Patient and public involvement

One member of the research team (SB) has a great deal of experience of PPI, for example, she is currently a Lay Member on the Interventional Procedures Advisory Committee at the National Institute for Health and Care Excellence and has chaired many service user and carer research advisory groups at a national and local level. She has an established reputation as a coapplicant on NIHR grants and taken an active role in conduct and delivery of research, including writing for publication. As a coapplicant on this grant, she was involved in writing the protocol, developing the review questions and methods, and takes a full part in research team meetings and in particular planning the stakeholder and advisory group meetings and follow-up. Three members of the public who have expertise in providing patient/service user expertise in health and social care services are part of the independent study advisory group and actively involved in the development and refinement of programme theories.
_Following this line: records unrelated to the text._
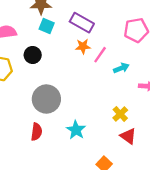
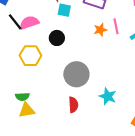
orange star: (83, 46) -> (100, 30), moved
pink line: (100, 55) -> (116, 26), turned -35

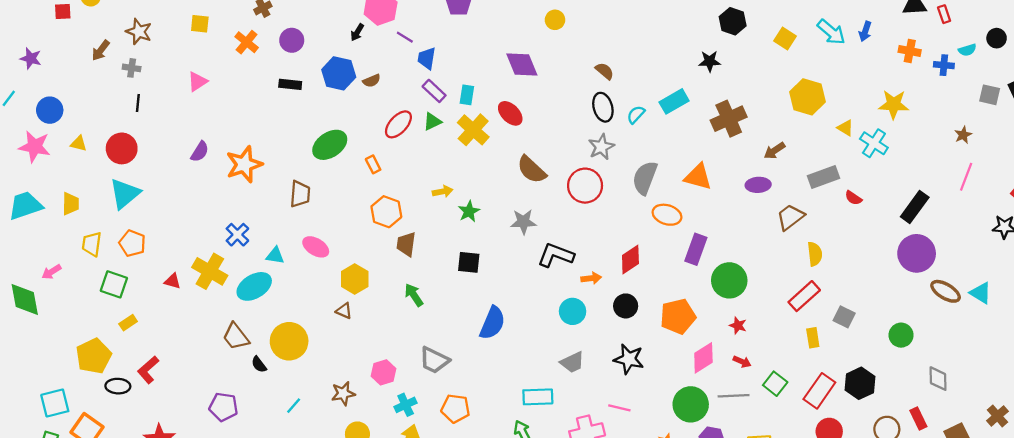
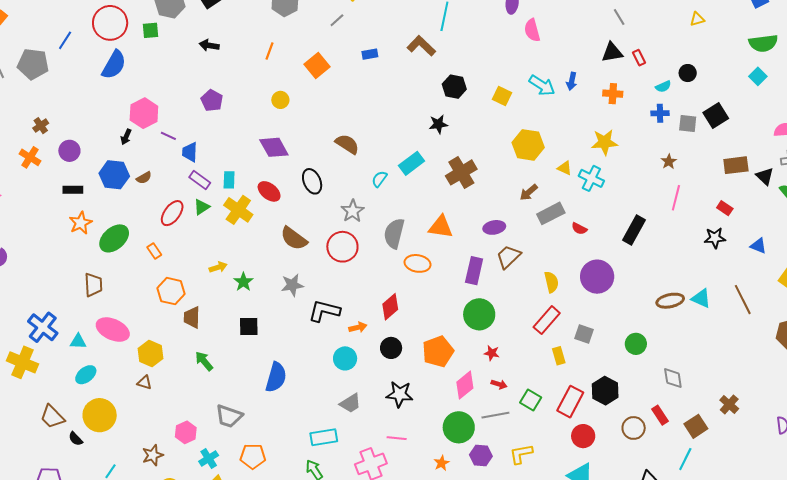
yellow circle: (555, 20) -> (280, 100), moved
blue cross: (944, 65) -> (660, 113), moved
brown semicircle: (605, 71) -> (347, 144), size x1.4
black ellipse: (603, 107) -> (312, 181), moved
brown arrow: (774, 151) -> (529, 192), moved
orange star: (244, 164) -> (81, 223), moved, size x0.7
brown trapezoid: (790, 217) -> (508, 257), moved
blue cross: (237, 235) -> (43, 327), size x1.4
pink ellipse: (316, 247) -> (113, 330), size x1.4
purple rectangle: (696, 249) -> (474, 271), moved
purple circle: (917, 253) -> (597, 277), moved
cyan ellipse: (254, 286) -> (86, 375), moved, size x0.7
brown ellipse: (946, 291) -> (670, 301), turned -36

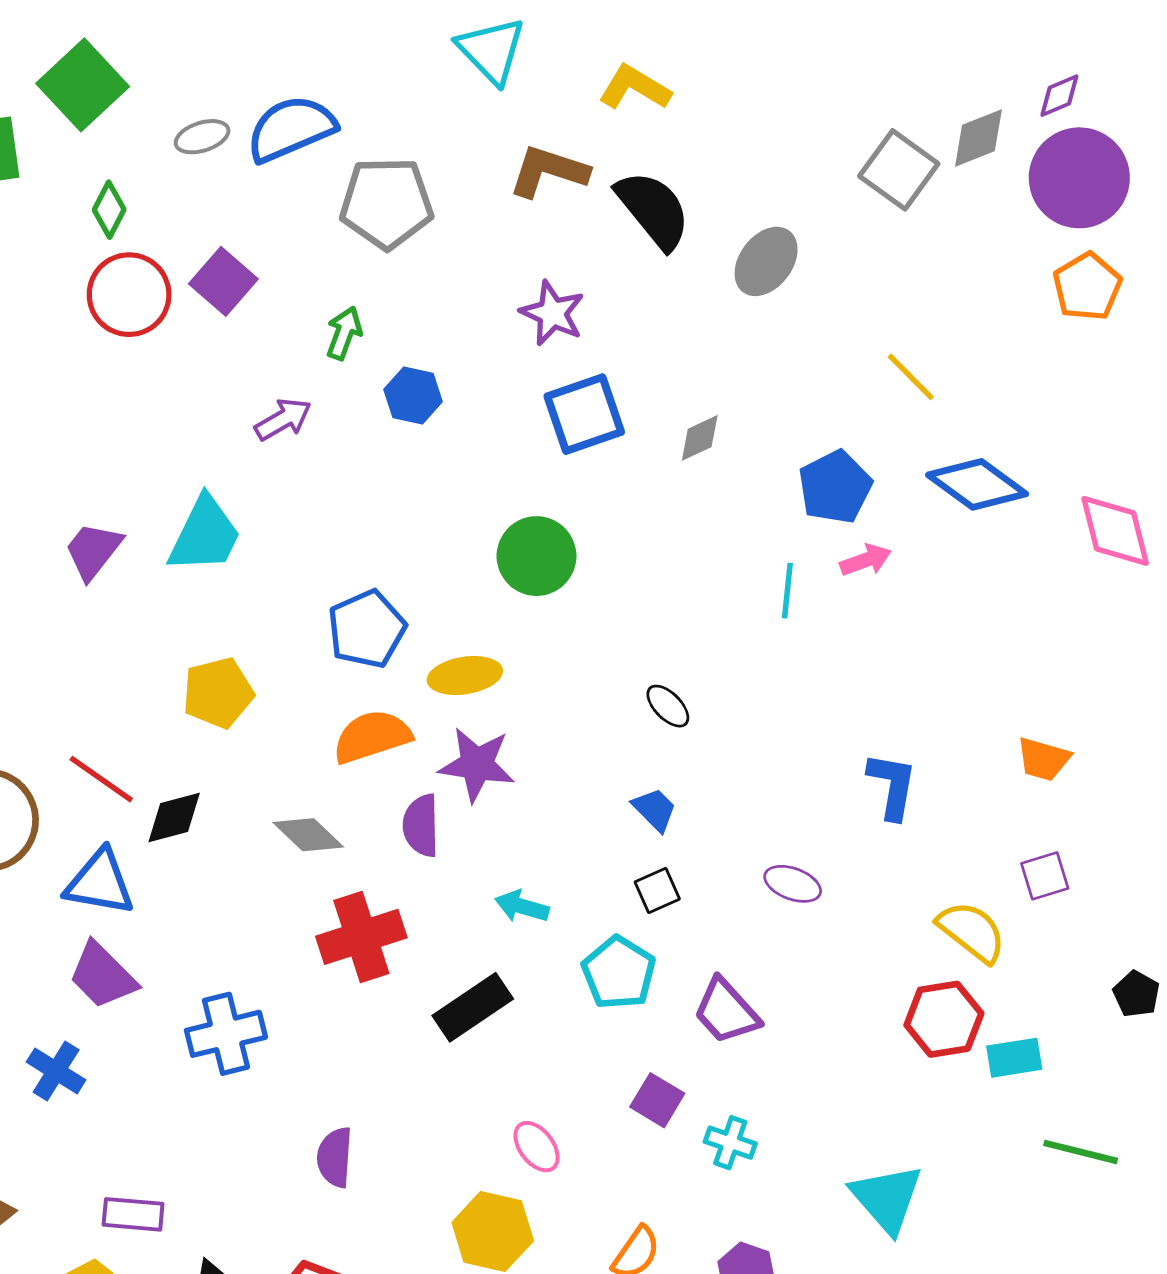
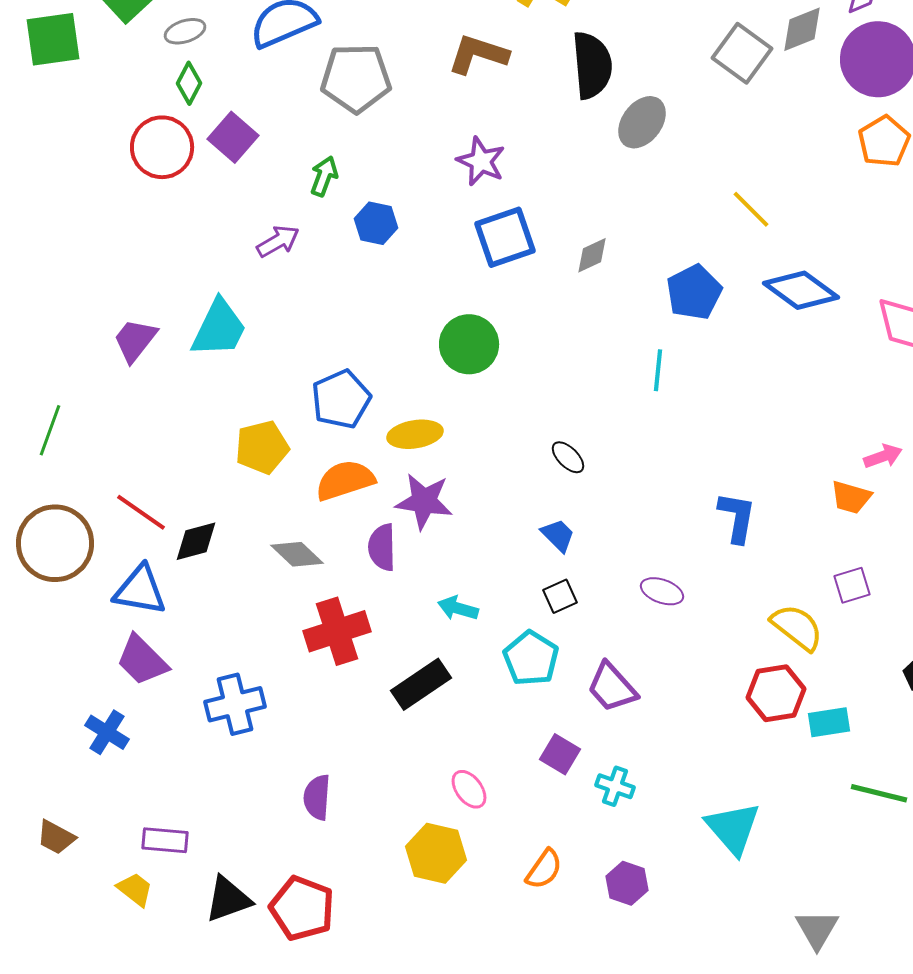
gray ellipse: (202, 137) -> (185, 31), moved
green diamond: (109, 210) -> (189, 83), moved
black semicircle: (653, 210) -> (592, 65), moved, turned 34
pink arrow: (866, 560) -> (883, 456), moved
yellow pentagon: (218, 693) -> (262, 447), moved

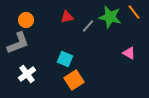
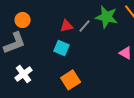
red triangle: (67, 17) -> (67, 26), moved
cyan square: (65, 59) -> (62, 48), moved

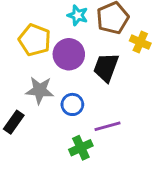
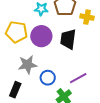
blue circle: (72, 104) -> (48, 78), moved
Their expertise and perspectives will also be sought to develop recommendations and contribute to the study dissemination strategy.

Discussion

This realist review will enable a novel theoretical and strategically practical response to the relative lack of knowledge around the leadership of integrated health and social care services. It aligns with England’s current priorities in health and social care and will provide new insights about how the leadership needs of these services are changing. The need for integrated care teams and systems is an increasing priority in response to fragmented and uncoordinated care delivery. Ageing and diverse populations, increasing inequalities, associated comorbidities and a continual increase in long-term conditions require the collaborative interdependence of health and care providers to reduce harm and improve well-being. However, the simplicity of this statement belies the complexity of the landscape. Effective leadership is needed in order to mediate the shared objective of improving health and well-being outcomes and the altogether more difficult management of workforce interaction and the associated disruption of organisational change.